Leibniz is among the most eminent men in history—he invented calculus, he contributed to law, he contributed to philosophy, he contributed to history, the contributed to theology. Indeed, Leibniz is among the last polymaths—the list of fields he contributed to is vast (I’ve appended the Wikipedia list at the end of this article).
If we take hereditary factors as granted, what was his secret? Leibniz’s father died when he was young and left behind a large library—which the boy was technically barred from because it contained many “dangerous” theological tracts.
However, Leibniz attained access and worked his way through the library at his own pace—he read what interested him, dropped it when he wanted. He used intuition to move from one subject to the next.
This omnivorous reading schedule eventually crystallised into a desire to summarise all knowledge in one place—and it is no surprise that Leibniz joined an alchemical society later in life, he had a desire for “total knowledge” or “universal wisdom” (Hermetic).
So Leibniz’s method was that he used his intuition to read on whatever subject he liked for as long as he liked—and this included texts that were considered “dangerous” or “forbidden”. He was never forced through a curriculum, because by the time he encountered a curriculum he had already read through and around it.
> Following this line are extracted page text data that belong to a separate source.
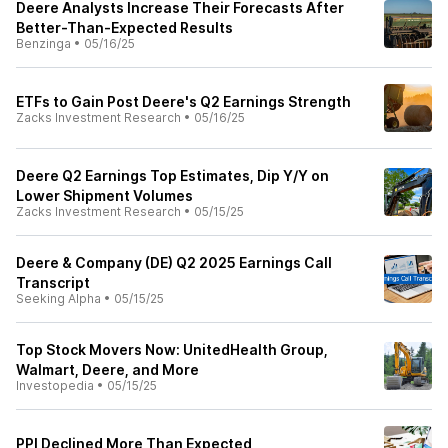
Deere Analysts Increase Their Forecasts After
Better-Than-Expected Results
Benzinga
•
05/16/25
ETFs to Gain Post Deere's Q2 Earnings Strength
Zacks Investment Research
•
05/16/25
Deere Q2 Earnings Top Estimates, Dip Y/Y on
Lower Shipment Volumes
Zacks Investment Research
•
05/15/25
Deere & Company (DE) Q2 2025 Earnings Call
Transcript
Seeking Alpha
•
05/15/25
Top Stock Movers Now: UnitedHealth Group,
Walmart, Deere, and More
Investopedia
•
05/15/25
PPI Declined More Than Expected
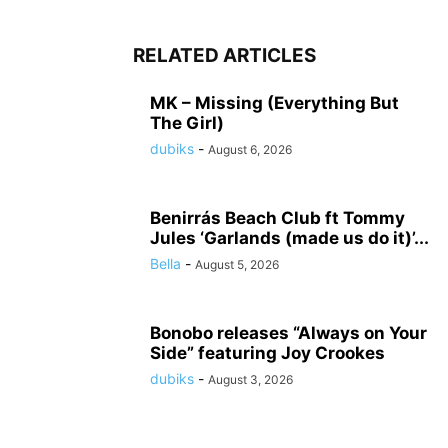
RELATED ARTICLES
MK – Missing (Everything But
The Girl)
dubiks
-
August 6, 2026
Benirrás Beach Club ft Tommy
Jules ‘Garlands (made us do it)’...
Bella
-
August 5, 2026
Bonobo releases “Always on Your
Side” featuring Joy Crookes
dubiks
-
August 3, 2026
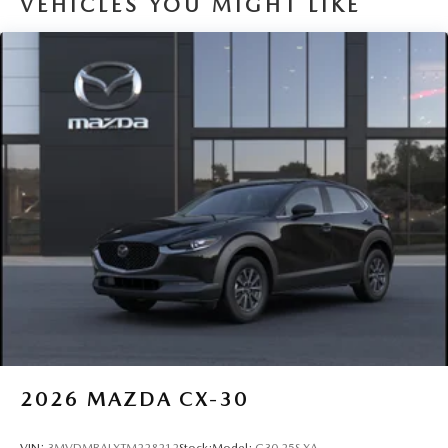
VEHICLES YOU MIGHT LIKE
2026
MAZDA CX-30
VIN:
3MVDMBALXTM228212
Stock:
Model:
C30 25S XA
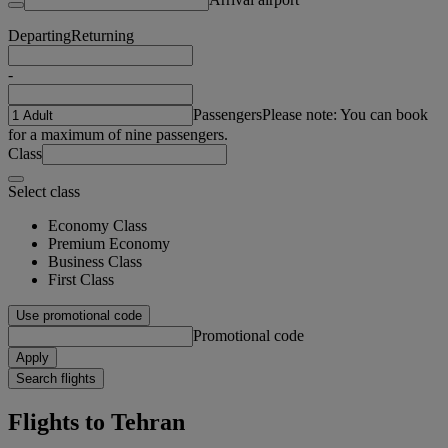
Departing
Returning
-
Passengers
Please note: You can book
for a maximum of nine passengers.
Class
Select class
Economy Class
Premium Economy
Business Class
First Class
Use promotional code
Promotional code
Apply
Search flights
Flights to Tehran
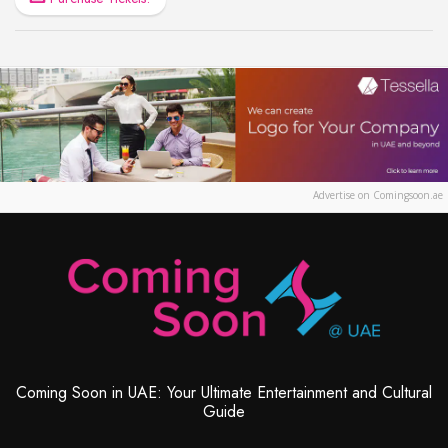
Advertise on Comingsoon.ae
Coming Soon in UAE: Your Ultimate Entertainment and Cultural
Guide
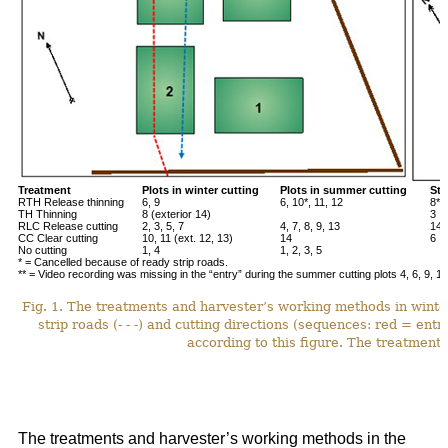
Treatment
Plots in winter cutting
Plots in summer cutting
Stu
RTH Release thinning
6, 9
6, 10*, 11, 12
8**
TH Thinning
8 (exterior 14)
3
RLC Release cutting
2, 3, 5, 7
4, 7, 8, 9, 13
14*
CC Clear cutting
10, 11 (ext. 12, 13)
14
6
No cutting
1, 4
1, 2, 3, 5
* = Cancelled because of ready strip roads.
** = Video recording was missing in the “entry” during the summer cutting plots 4, 6, 9, 12
Fig. 1. The treatments and harvester’s working methods in winte
strip roads (- - -) and cutting directions (sequences: red = ent
according to this figure. The treatments
The treatments and harvester’s working methods in the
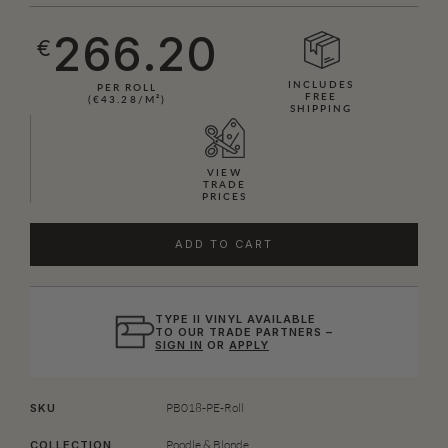
266.20
€
INCLUDES
PER ROLL
FREE
(€43.28/M²)
SHIPPING
VIEW
TRADE
PRICES
ADD TO CART
TYPE II VINYL AVAILABLE
TO OUR TRADE PARTNERS –
SIGN IN
OR
APPLY
PB018-PE-Roll
SKU
Poodle & Blonde
COLLECTION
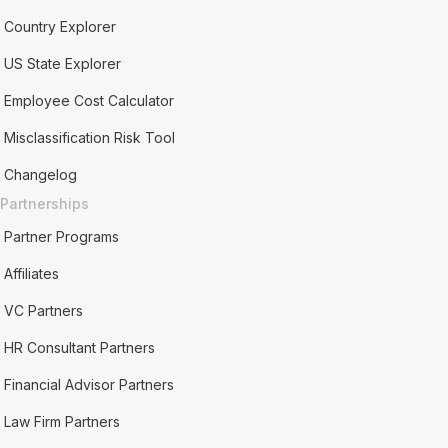
Country Explorer
US State Explorer
Employee Cost Calculator
Misclassification Risk Tool
Changelog
Partnerships
Partner Programs
Affiliates
VC Partners
HR Consultant Partners
Financial Advisor Partners
Law Firm Partners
Hence from a young age Leibniz had fully grasped the ancients, so that, as he put it, he carried their intellectual countenance as some men carry a suntan from warmer climes. Yet he had also read the Christian theologians—and contemporary thinkers such as Descartes.
The secret to Leibniz is that it all came from within, at his own pace and at his own discretion—and without any “censored” material to protect him, or a curriculum to restrict where his interests led him. He was a self-taught man—he was Hermetic, it all came from within.
It’s basically the opposite environment to our society where everyone is filtered through rigid bureaucratic systems that make you do things (pretend to learn things) whether you want to or not.
As an aside, Leibniz invented calculus at the same time as Newton—an event that led to much rancour, but surely must be providential (there’s a parallel to the way both Darwin and Russel developed evolution by natural selection at the same time).
The difference between Leibniz’s calculus and Newton’s calculus is that Newton’s calculus was very practical—the English are not a philosophical race, they are a mechanical race. Our intellectual innovations tend to serve particular ends (“common-sensical”)—hence Locke’s philosophy centres on epistemology and the basic question “what can we know in practical terms?”.
The Germans, by contrast, are a philosophical race. Hence Leibniz’s calculus is more about being an organic cohesive whole—it has a concern with what calculus means, not just what it does (Leibniz developed it, in part, because he really wanted to find a way to put metaphysical disputes on a basis that eliminated the ambiguities of natural language—as symbolic logic would later do).
Leibniz’s calculus is gestalt—in the sense that in gestalt psychology you grasp the whole field first, then the particulars. Newton gives you the particulars, whereas Leibniz wants to give you this elegant whole that delimits the entire operation. That’s the difference between a philosophical and a mechanical approach to life.